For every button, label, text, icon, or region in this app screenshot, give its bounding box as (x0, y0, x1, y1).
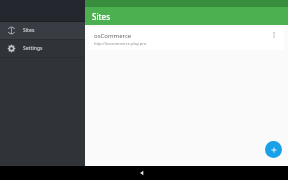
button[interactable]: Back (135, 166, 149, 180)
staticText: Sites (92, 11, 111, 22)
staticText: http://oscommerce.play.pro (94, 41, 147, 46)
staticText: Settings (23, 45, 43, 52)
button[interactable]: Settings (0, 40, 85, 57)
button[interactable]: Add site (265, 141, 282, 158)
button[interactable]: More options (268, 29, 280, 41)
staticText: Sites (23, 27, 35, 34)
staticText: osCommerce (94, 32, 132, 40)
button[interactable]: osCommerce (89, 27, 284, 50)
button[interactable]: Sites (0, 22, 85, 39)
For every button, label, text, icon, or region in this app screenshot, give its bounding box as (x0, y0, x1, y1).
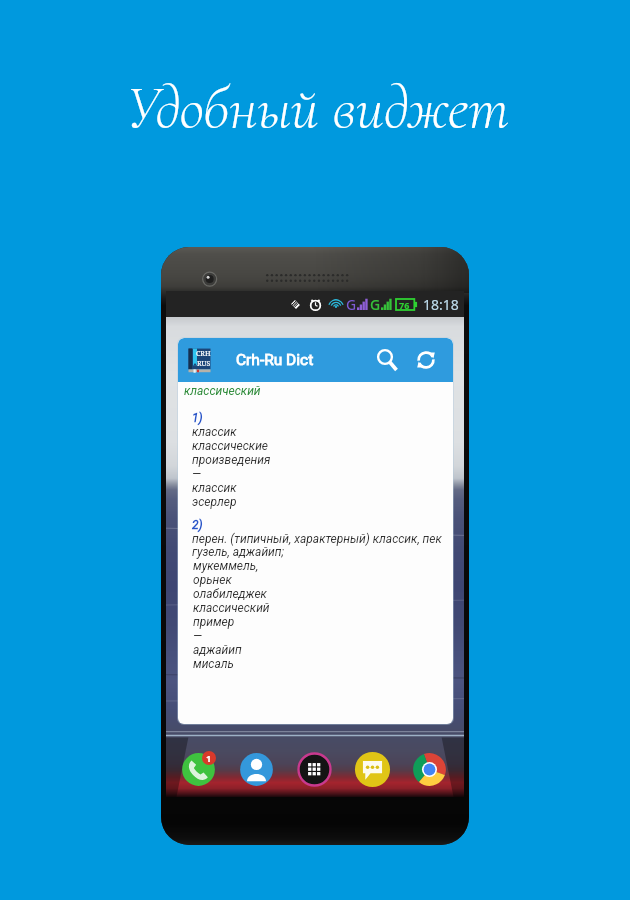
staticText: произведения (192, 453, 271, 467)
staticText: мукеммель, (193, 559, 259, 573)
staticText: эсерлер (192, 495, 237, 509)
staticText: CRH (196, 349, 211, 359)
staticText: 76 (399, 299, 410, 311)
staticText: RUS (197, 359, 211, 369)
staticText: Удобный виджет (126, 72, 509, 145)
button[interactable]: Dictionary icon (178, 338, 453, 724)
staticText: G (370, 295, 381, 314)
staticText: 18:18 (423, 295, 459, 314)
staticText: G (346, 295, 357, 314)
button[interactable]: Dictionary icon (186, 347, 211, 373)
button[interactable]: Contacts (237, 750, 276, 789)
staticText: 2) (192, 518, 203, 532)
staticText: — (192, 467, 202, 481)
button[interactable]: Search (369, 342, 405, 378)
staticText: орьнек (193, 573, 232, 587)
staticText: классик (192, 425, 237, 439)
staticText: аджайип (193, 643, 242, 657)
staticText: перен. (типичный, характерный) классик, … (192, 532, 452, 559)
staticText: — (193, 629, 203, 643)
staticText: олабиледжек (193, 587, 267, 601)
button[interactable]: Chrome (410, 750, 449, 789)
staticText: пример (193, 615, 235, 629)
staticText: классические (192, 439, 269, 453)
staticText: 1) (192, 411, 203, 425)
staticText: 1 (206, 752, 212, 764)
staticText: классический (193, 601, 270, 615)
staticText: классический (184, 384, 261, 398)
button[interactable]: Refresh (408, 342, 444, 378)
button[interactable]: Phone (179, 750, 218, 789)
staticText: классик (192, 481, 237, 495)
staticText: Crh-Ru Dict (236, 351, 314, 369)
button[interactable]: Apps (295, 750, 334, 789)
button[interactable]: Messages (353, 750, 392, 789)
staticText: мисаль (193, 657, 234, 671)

---

Where a line of the data contains "классический", copy that line.

RESULT OF THE TASK
staticText: классический (193, 601, 270, 615)
staticText: классический (184, 384, 261, 398)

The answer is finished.